Hardcoding

The final common mistake I want to discuss here is that of hardcoding within Apex—particularly, hardcoding any type of unique identifier such as an ID or a name. For IDs, this mistake is probably quite obvious for most developers as it is well established that between different environments, including sandbox and production environments, IDs can—and should—differ. If you are creating a sandbox from a production environment, then at the time of creation, the IDs are synchronized for any data that is copied down to the sandbox environment. Following this, IDs do not remain synchronized between the two and are generated when a record is created within that environment.

Despite this, many developers, particularly those working within a single environment such as consultants or in-house developers, will hardcode certain IDs if needed. For example, consider the following code:

for(Account acc : Trigger.new) {
    if(acc.OwnerId = 'SOME_USER_ID') {
        break;
    }
    //do something otherwise
}

This code is designed to skip updates on Account records within our trigger context owned by a particular user, most commonly an application programming interface (API) user or an integration user. This pattern enables a developer to filter these records out so that if an update is coming via an integration, actions are skipped and the integration can update records unimpeded.

Should this user ID change, then we will get an error or issue here, so it is wise to remove this hardcoded value. Given that the ID for the user should be copied from production to any sandboxes, you may ask why this is needed. Firstly, there is no guarantee that the user will not be changed for the integration, going forward. Secondly, for development purposes, when initially writing this code, the user will not likely exist in the production org, and so, in your first deployment, you will have to tweak the code to be environment specific. Thirdly, this also limits your ability to test the code effectively, going forward. We will see how shortly.

As an update to this code, some may recommend making the following change (note that this is precisely the instance where we would extract this query to a utility class; however, we are inlining the query here for ease of display and reading):

for(Account acc : Trigger.new) {
    User apiUser = [SELECT Id FROM User WHERE Username = '[email protected]'];
    if(acc.OwnerId == apiuser.Id) {
        break;
    }
    //do something otherwise
}

This code improves upon our previous code in that we are no longer hardcoding the user record ID, although we are still hardcoding the name. Again, should this change over time, then we would still have an issue, such as when we are working in a sandbox environment and the sandbox name is appended to the username. In this instance, the code would not be executable, including in a test context, without updating the record to be correct. This could be done manually every time a new sandbox is created or through the code in the test. This means that our test is now bound to this user, which is not a good practice for tests, should the user change again.

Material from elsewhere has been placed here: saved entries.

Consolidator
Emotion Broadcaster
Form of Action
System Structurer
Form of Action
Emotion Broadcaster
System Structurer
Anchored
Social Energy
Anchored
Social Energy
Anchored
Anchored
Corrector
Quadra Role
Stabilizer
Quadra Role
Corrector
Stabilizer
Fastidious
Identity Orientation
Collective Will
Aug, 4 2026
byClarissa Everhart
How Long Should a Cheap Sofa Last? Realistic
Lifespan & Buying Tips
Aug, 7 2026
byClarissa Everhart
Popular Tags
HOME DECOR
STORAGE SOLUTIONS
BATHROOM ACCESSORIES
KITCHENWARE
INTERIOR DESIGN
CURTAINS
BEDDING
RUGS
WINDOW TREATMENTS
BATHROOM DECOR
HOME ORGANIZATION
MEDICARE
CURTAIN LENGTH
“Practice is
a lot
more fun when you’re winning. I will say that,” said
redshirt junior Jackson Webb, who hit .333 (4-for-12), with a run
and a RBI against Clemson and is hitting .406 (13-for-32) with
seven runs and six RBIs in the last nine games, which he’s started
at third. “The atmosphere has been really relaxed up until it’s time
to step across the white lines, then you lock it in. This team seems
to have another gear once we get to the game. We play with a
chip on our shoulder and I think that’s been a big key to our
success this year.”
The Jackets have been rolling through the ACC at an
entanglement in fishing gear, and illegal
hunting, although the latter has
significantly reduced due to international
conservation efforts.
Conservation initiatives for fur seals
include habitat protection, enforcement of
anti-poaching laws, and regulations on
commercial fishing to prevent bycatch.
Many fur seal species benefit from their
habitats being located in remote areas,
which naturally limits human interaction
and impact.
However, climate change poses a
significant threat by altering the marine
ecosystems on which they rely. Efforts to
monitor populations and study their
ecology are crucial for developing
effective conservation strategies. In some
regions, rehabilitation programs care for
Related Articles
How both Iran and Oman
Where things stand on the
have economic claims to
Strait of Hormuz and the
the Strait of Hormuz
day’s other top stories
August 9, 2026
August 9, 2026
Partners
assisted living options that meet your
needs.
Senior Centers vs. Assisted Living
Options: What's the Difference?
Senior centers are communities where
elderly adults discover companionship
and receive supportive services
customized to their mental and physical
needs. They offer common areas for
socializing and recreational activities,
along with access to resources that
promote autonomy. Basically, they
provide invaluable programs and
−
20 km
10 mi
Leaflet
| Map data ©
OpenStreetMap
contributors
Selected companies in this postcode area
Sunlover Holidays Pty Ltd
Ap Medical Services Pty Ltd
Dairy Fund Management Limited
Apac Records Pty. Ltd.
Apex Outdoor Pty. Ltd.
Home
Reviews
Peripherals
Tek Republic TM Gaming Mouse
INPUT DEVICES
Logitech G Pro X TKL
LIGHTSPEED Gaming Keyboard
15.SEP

In this instance, we should remove the name string to a custom setting for flexibility and improved testability. If we were to define a custom setting that held the value (for example, Integration_Settings__c), then we could easily retrieve the custom setting and the username for a query at runtime without the query, as follows:

for(Account acc : Trigger.new) {
    Integration_Settings__c setting = Integration_Settings__c.
      getInstance();
    List<User> apiUsers = [SELECT Id FROM User WHERE Username = 
      :setting.Api_Username__c LIMIT 1];
    if(acc.OwnerId == apiUsers[0]?.Id) {
        break;
    }
    //do something otherwise
}

Such a pattern allows us many benefits, as follows:

• Firstly, we can now apply different settings across the org and profiles, should we so desire. This can be increasingly useful in orgs where multiple business units (BUs) operate.
• Secondly, for testing, we can create a user within our test data and assign their username to the setting for the test within Apex. This allows our tests to run independently of the actual org configuration and makes processes such as continuous integration (CI) simpler.
• We have utilized our safe navigation operator and retrieved a list of users (limiting to a size of one) to ensure that if no such user is found, we avoid any other exceptions such as our NullPointerException instance, as discussed previously.

There is, however, another fundamental fix we should make on our code—have you spotted it?

We should not be doing a query in a loop! Congratulations to the eagle-eyed readers who have been paying attention throughout and spotted the issue already. It is important when looking at some code that we do not overly focus on a single issue and fail to spot another one that may be far more troublesome. Our final improved code would, then, look like this:

Integration_Settings__c setting = Integration_Settings__c.
  getInstance();
List<User> apiUsers = [SELECT Id FROM User WHERE Username = :setting.Api_Username__c LIMIT 1];
for(Account acc : Trigger.new) {
    if(acc.OwnerId == apiUsers[0]?.Id) {
        break;
    }
    //do something otherwise
}

Finally, we could extract both of these lines (the retrieval of the custom setting and the user query) to a utility class to abstract away, for the entire transaction to use as needed.